The world’s largest home-improvement retailer said the housing market has provided a tailwind for Home Depot stores. The most recent S&P/Case-Shiller Home Price Index showed that U.S. home prices moved 5.3% higher in the 12 months ended in February. On Tuesday, the U.S. Commerce Department said housing starts were up 6.6%, good for a seasonally adjusted rate of 1.17 million units in 2016.
In the first three months of the year, sales at existing Home Depot stores were up 6.5%. Spending at U.S. stores was even better with domestic comparable sales rising 7.4%. Home Depot also said the average ticket grew 2.5%. Given the strong start to 2016, Home Depot lifted its financial guidance for the whole year.
Home Depot Chief Financial Officer Carol Tomé said higher home values are driving consumers to invest in upgrades. The company believes home prices will climb about 5% this year, followed by a possible 3% increase in 2017.

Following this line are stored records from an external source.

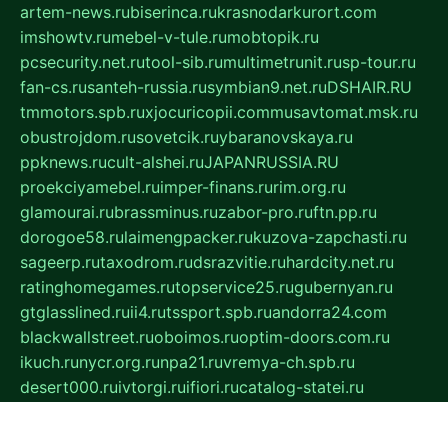
artem-news.ru
biserinca.ru
krasnodarkurort.com
imshowtv.ru
mebel-v-tule.ru
mobtopik.ru
pcsecurity.net.ru
tool-sib.ru
multimetrunit.ru
sp-tour.ru
fan-cs.ru
santeh-russia.ru
symbian9.net.ru
DSHAIR.RU
tmmotors.spb.ru
xjocuricopii.com
musavtomat.msk.ru
obustrojdom.ru
sovetcik.ru
ybaranovskaya.ru
ppknews.ru
cult-alshei.ru
JAPANRUSSIA.RU
proekciyamebel.ru
imper-finans.ru
rim.org.ru
glamourai.ru
brassminus.ru
zabor-pro.ru
ftn.pp.ru
dorogoe58.ru
laimengpacker.ru
kuzova-zapchasti.ru
sageerp.ru
taxodrom.ru
dsrazvitie.ru
hardcity.net.ru
ratinghomegames.ru
topservice25.ru
gubernyan.ru
gtglasslined.ru
ii4.ru
tssport.spb.ru
andorra24.com
blackwallstreet.ru
oboimos.ru
optim-doors.com.ru
ikuch.ru
nycr.org.ru
npa21.ru
vremya-ch.spb.ru
desert000.ru
ivtorgi.ru
ifiori.ru
catalog-statei.ru
dcv.org.ru
spetsmaster174.ru
ipkameryhiseeu.ru
dum26.ru
ruspol.spb.ru
fr-opendp.ru
kam-solnyshko.ru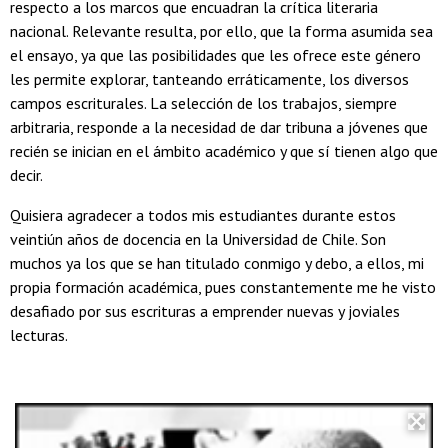
respecto a los marcos que encuadran la crítica literaria
nacional. Relevante resulta, por ello, que la forma asumida sea
el ensayo, ya que las posibilidades que les ofrece este género
les permite explorar, tanteando erráticamente, los diversos
campos escriturales. La selección de los trabajos, siempre
arbitraria, responde a la necesidad de dar tribuna a jóvenes que
recién se inician en el ámbito académico y que sí tienen algo que
decir.
Quisiera agradecer a todos mis estudiantes durante estos
veintiún años de docencia en la Universidad de Chile. Son
muchos ya los que se han titulado conmigo y debo, a ellos, mi
propia formación académica, pues constantemente me he visto
desafiado por sus escrituras a emprender nuevas y joviales
lecturas.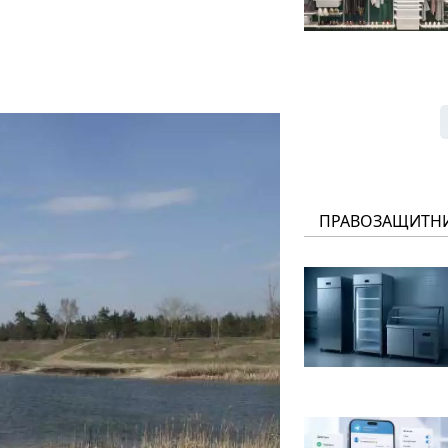
ПРАВОЗАЩИТН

“The housing data suggests that homeowners feel like they have more value than they did before. Homes with negative equity have dropped from 22% at the beginning of 2012 to now 8.5%,” Tomé told analysts during a conference call.
Beyond DIY demand, Home Depot detailed ongoing sales momentum in its Pro business, which primarily consists of contractors. Pro-heavy categories including fencing, doors and decking posted double-digit growth in comparable sales last quarter.
CEO Craig Menear emphasized that demand has picked up across the store. With consumers spending more, Home Depot recorded 9.5% more tickets over $900.
“While our Pro business was strong, we’re also very pleased to see the growth in our DIY business. The balance is what we’re striving to achieve,” Menear said.
|HD||THE HOME DEPOT, INC.||407.60||-0.22||-0.05%|
|LOW||LOWE'S COS., INC.||248.69||-1.70||-0.68%|
The Atlanta-based retailer said Tuesday its quarterly revenue surged 9% to $22.8 billion versus the same period a year ago. Earnings rose 14% to $1.8 billion. On a per-share basis, Home Depot earned $1.44 a share. Wall Street analysts had forecasted per-share earnings of $1.36 and revenue of $22.39 billion.
Home Depot now expects to book full-year earnings of $6.27 a share on revenue growth of 6.3%. The company previously said earnings would likely come in between $6.12 and $6.18 a share, with revenue rising 5.1% to 6%. Home Depot’s outlook for comparable sales calls for a 4.9% improvement, better than its prior guidance for 3.7% to 4.5%.
Home Depot executives are looking for another strong run in the second quarter, citing a late start to spring in many areas of the country. Lowe’s (NYSE:LOW) is scheduled to report first-quarter earnings Wednesday.
Home-improvement stores have been a bright spot in a sluggish retail industry. The Commerce Department said home-improvement spending in March edged 1.4% higher versus February. Meanwhile, total U.S. sales at retail stores and restaurants declined 0.3%. The Home Improvement Research Institute and research firm IHS have projected 4.7% industrywide sales growth in 2016 compared to last year.